> WHAT THIS TASK INVOLVES: Your copy should begin with the line containing "entreprises locales.", end with the line containing "mindenféle kütyükkel naprakészek", match the listing below exactly, and contain no pictures.

> LISTED RECORDS:
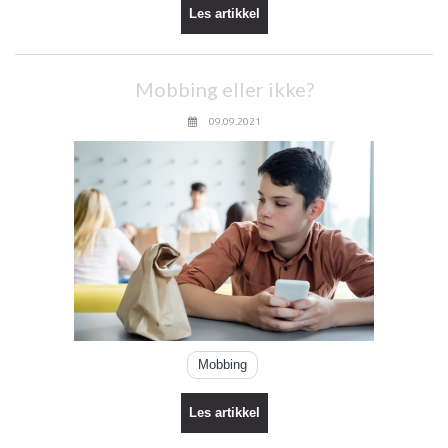
Les artikkel
Mobbing eller ikke?
09.09.2021
Mobbing
Les artikkel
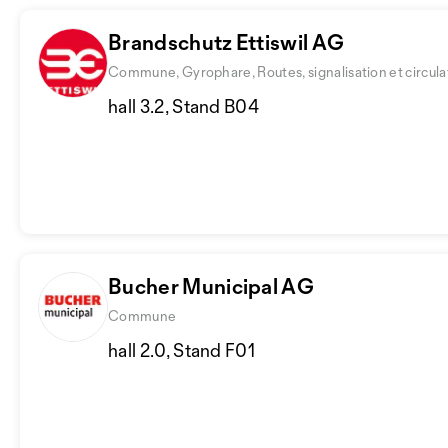
Brandschutz Ettiswil AG
Commune, Gyrophare, Routes, signalisation et circula
hall 3.2, Stand B04
Bucher Municipal AG
Commune
hall 2.0, Stand F01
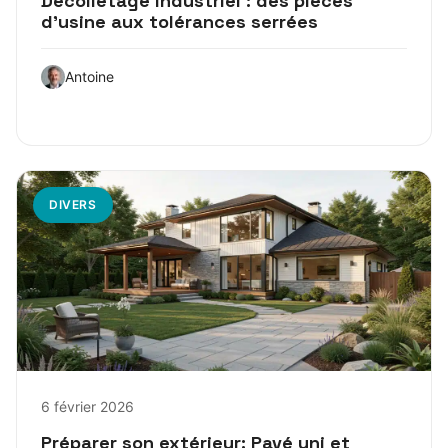
Décolletage industriel : des pièces
d’usine aux tolérances serrées
Antoine
DIVERS
6 février 2026
Préparer son extérieur: Pavé uni et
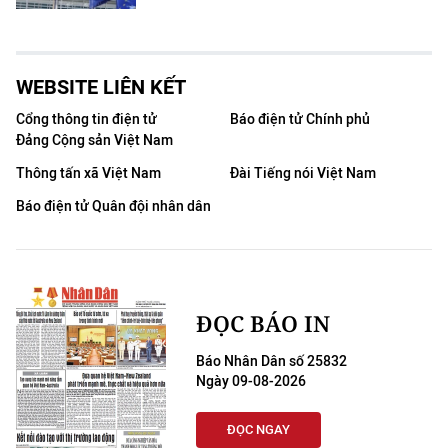
WEBSITE LIÊN KẾT
Cổng thông tin điện tử
Báo điện tử Chính phủ
Đảng Cộng sản Việt Nam
Thông tấn xã Việt Nam
Đài Tiếng nói Việt Nam
Báo điện tử Quân đội nhân dân
ĐỌC BÁO IN
Báo Nhân Dân số 25832
Ngày 09-08-2026
ĐỌC NGAY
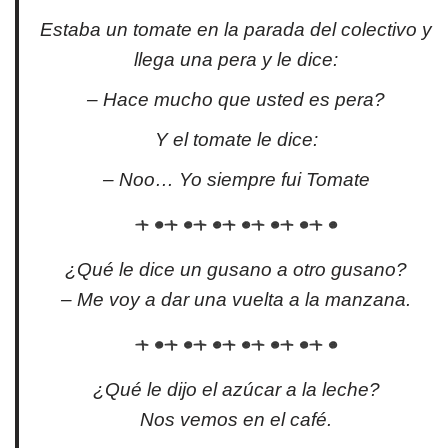
Estaba un tomate en la parada del colectivo y
llega una pera y le dice:
– Hace mucho que usted es pera?
Y el tomate le dice:
– Noo… Yo siempre fui Tomate
¿Qué le dice un gusano a otro gusano?
– Me voy a dar una vuelta a la manzana.
¿Qué le dijo el azúcar a la leche?
Nos vemos en el café.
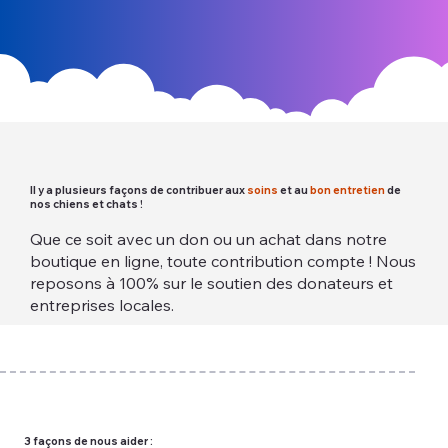
Il y a plusieurs façons de contribuer aux
soins
et au
bon entretien
de
nos chiens et chats !
Que ce soit avec un don ou un achat dans notre
boutique en ligne, toute contribution compte ! Nous
reposons à 100% sur le soutien des donateurs et
entreprises locales.
3 façons de nous aider :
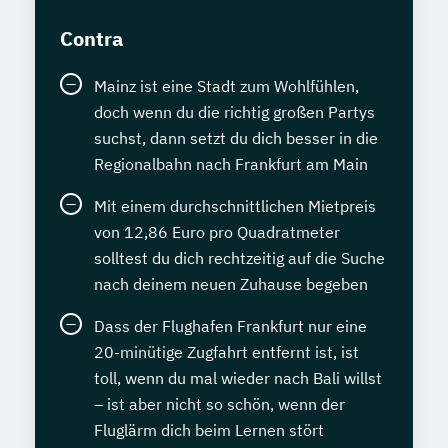
Contra
Mainz ist eine Stadt zum Wohlfühlen,
doch wenn du die richtig großen Partys
suchst, dann setzt du dich besser in die
Regionalbahn nach Frankfurt am Main
Mit einem durchschnittlichen Mietpreis
von 12,86 Euro pro Quadratmeter
solltest du dich rechtzeitig auf die Suche
nach deinem neuen Zuhause begeben
Dass der Flughafen Frankfurt nur eine
20-minütige Zugfahrt entfernt ist, ist
toll, wenn du mal wieder nach Bali willst
– ist aber nicht so schön, wenn der
Fluglärm dich beim Lernen stört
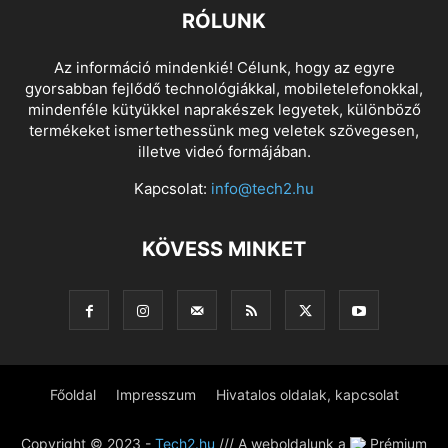
RÓLUNK
Az információ mindenkié! Célunk, hogy az egyre
gyorsabban fejlődő technológiákkal, mobiletelefonokkal,
mindenféle kütyükkel naprakészek legyetek, különböző
termékeket ismertethessünk meg veletek szövegesen,
illetve videó formájában.
Kapcsolat:
info@tech2.hu
KÖVESS MINKET
Főoldal
Impresszum
Hivatalos oldalak, kapcsolat
Copyright © 2023 -
Tech2.hu
/// A weboldalunk a
Prémium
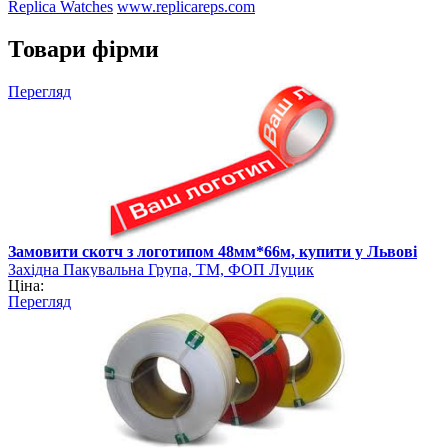
Replica Watches
www.replicareps.com
Товари фірми
Перегляд
Замовити скотч з логотипом 48мм*66м, купити у Львові
Західна Пакувальна Група, ТМ, ФОП Луцик
Ціна:
Перегляд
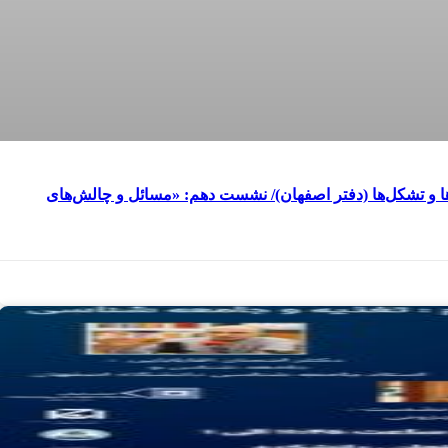
ا و تشکل‌ها (دفتر اصفهان)/ نشست دهم: «مسائل و چالش‌های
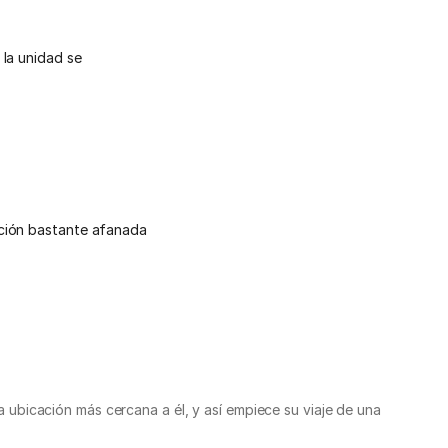
 la unidad se
cción bastante afanada
bicación más cercana a él, y así empiece su viaje de una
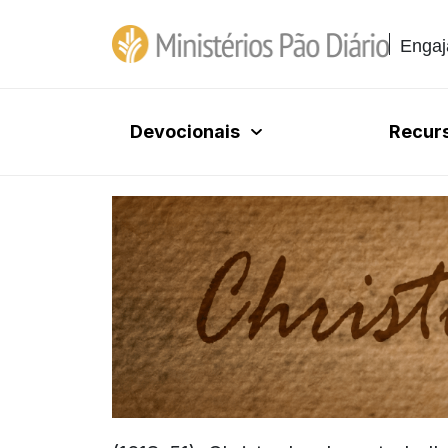
Engaj
Devocionais
Recur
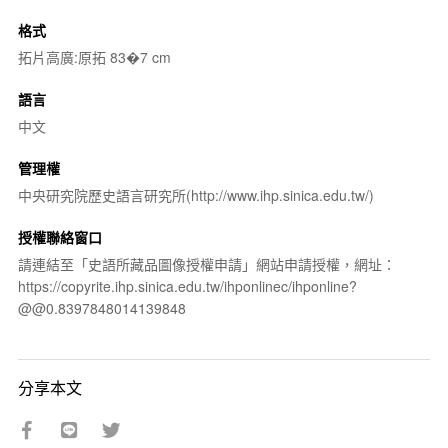
格式
拓片高廣:原拓 83�7 cm
語言
中文
管理權
中央研究院歷史語言研究所(http://www.ihp.sinica.edu.tw/)
授權聯絡窗口
請連結至「史語所藏品圖像授權申請」網站申請授權，網址：
https://copyrite.ihp.sinica.edu.tw/ihponlinec/ihponline?
@@0.8397848014139848
分享本文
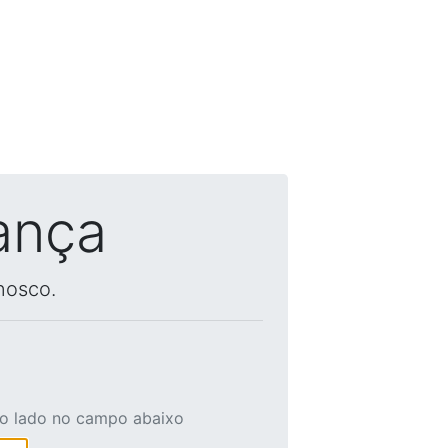
ança
nosco.
ao lado no campo abaixo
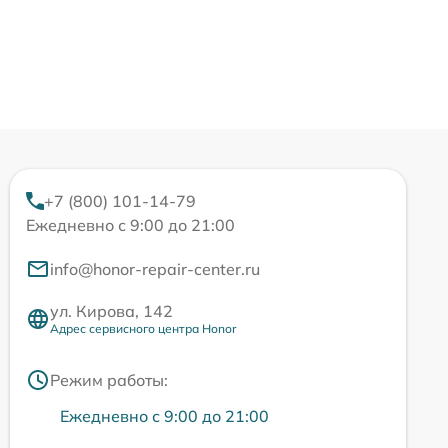
+7 (800) 101-14-79
Ежедневно с 9:00 до 21:00
info@honor-repair-center.ru
ул. Кирова, 142
Адрес сервисного центра Honor
Режим работы:
Ежедневно с 9:00 до 21:00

> PROBLEM SOLUTION:
entreprises locales.
3 façons de nous aider :
Contra
Mainz ist eine Stadt zum Wohlfühlen,
doch wenn du die richtig großen Partys
suchst, dann setzt du dich besser in die
Regionalbahn nach Frankfurt am Main
Mit einem durchschnittlichen Mietpreis
von 12,86 Euro pro Quadratmeter
solltest du dich rechtzeitig auf die Suche
nach deinem neuen Zuhause begeben
Dass der Flughafen Frankfurt nur eine
20-minütige Zugfahrt entfernt ist, ist
toll, wenn du mal wieder nach Bali willst
– ist aber nicht so schön, wenn der
Fluglärm dich beim Lernen stört
RÓLUNK
Az információ mindenkié! Célunk, hogy az egyre
gyorsabban fejlődő technológiákkal, mobiletelefonokkal,
mindenféle kütyükkel naprakészek legyetek, különböző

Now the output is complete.